MEXICO CITY — Mexico's Ministry of Finance Friday lowered its 2014 economic growth forecast, citing the lagging recovery in the U.S. economy, a decline in mine production and the implementation of tax reform as factors.
Mexico's gross domestic product is now expected to grow 2.7 percent in 2014, down from the 3.9 percent forecast at the beginning of the year, Deputy Secretary of Finance, Fernando Aportela, said at press conference,
Aportela's announcement came after the National Institute of Statistics and Geography reported Mexican gross domestic product of 0.98 percent during the first quarter of 2014, compared with 0.6 percent growth in the year ago period.
First quarter growth was a rise from the 0.7 percent posted in the fourth quarter of 2013.
"First quarter growth (in Mexico) is explained in part by what happened in the U.S. and the international context," Aportela said. "The first quarter growth in the United States was only 0.1 percent at an annualized rate."
Earlier this month, the Organization for Economic Cooperation and Development forecast Mexico's economy would still grow 3.4 percent in 2014.
But that was at odds with institutions such as the International Monetary Fund, the World Bank and the Economic Commission for Latin America and the Caribbean, which had indicated reservations about the official 3.9 percent growth forecast of the Mexican government.
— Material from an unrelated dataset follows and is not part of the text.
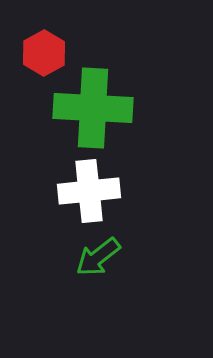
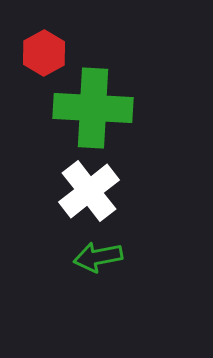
white cross: rotated 32 degrees counterclockwise
green arrow: rotated 27 degrees clockwise
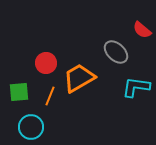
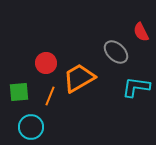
red semicircle: moved 1 px left, 2 px down; rotated 24 degrees clockwise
Growth is of "2.7 percent is insufficient growth and less than the country deserves," Aportela conceded. "However, structural reforms will take Mexico to its potential, and that has been the work of government and Congress in the past 18 months."
The deputy secretary of finance said that structural reforms passed by Congress in recent months, including areas as diverse as political, education and energy, will ultimately transform the political and economic situation in the coming months.